Ruzbarsky Joseph J, Khormaee Sariah, Daluiski Aaron
Department of Orthopaedics, Hospital for Special Surgery, New York, NY.
Department of Orthopaedics, Hospital for Special Surgery, New York, NY.
J Hand Surg Am. 2019 Aug;44(8):698.e1-698.e7. doi: 10.1016/j.jhsa.2018.10.005. Epub 2018 Nov 9.
Randomized controlled trials (RCTs) are the gold standard for comparing clinical interventions. Statistical significance as reported via a P value has been used to determine if a difference between clinical interventions exists in an RCT. However, P values do not clearly convey information about the robustness of a study's conclusions.

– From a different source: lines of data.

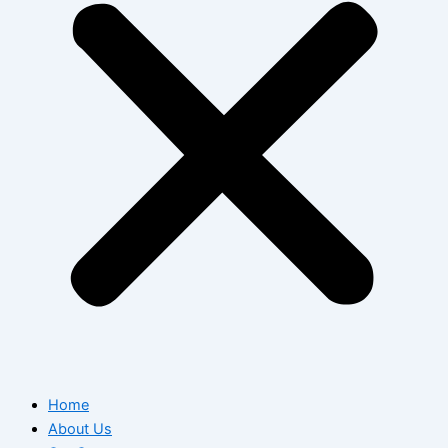
Home
About Us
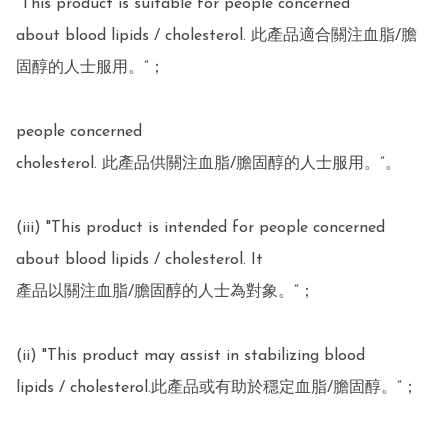
"This product is suitable for people concerned

about blood lipids / cholesterol. 此產品適合關注血脂/膽
固醇的人士服用。”；

people concerned

cholesterol. 此產品供關注血脂/膽固醇的人士服用。”。

(iii) "This product is intended for people concerned 
about blood lipids / cholesterol. It

產品以關注血脂/膽固醇的人士為對象。”；

(ii) "This product may assist in stabilizing blood

lipids / cholesterol.此產品或有助於穩定血脂/膽固醇。”；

An emerging metric, called the fragility index (the number of subjects who would need to change outcome category to raise the P value above the .05 threshold), is an indirect measure of how likely a repeat of the trial would reach the same conclusions. This study addressed the fragility of RCTs using dichotomous outcomes in hand surgery.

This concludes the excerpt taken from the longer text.